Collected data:
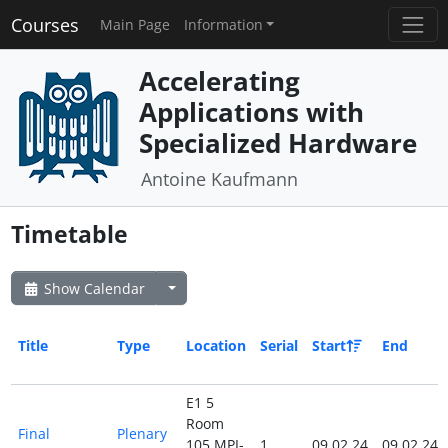
Courses
Main Page
Information
Accelerating
Applications with
Specialized Hardware
Antoine Kaufmann
Timetable
Show Calendar
Title
Type
Location
Serial
Start
End
E1 5
Room
Final
Plenary
105 MPI-
1
09.02.24
09.02.24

_TO DO_
Your answer must be the records above, copied exactly, with no pictures.

_WRITTEN REPLY_
Courses
Main Page
Information
Accelerating
Applications with
Specialized Hardware
Antoine Kaufmann
Timetable
Show Calendar
Title
Type
Location
Serial
Start
End
E1 5
Room
Final
Plenary
105 MPI-
1
09.02.24
09.02.24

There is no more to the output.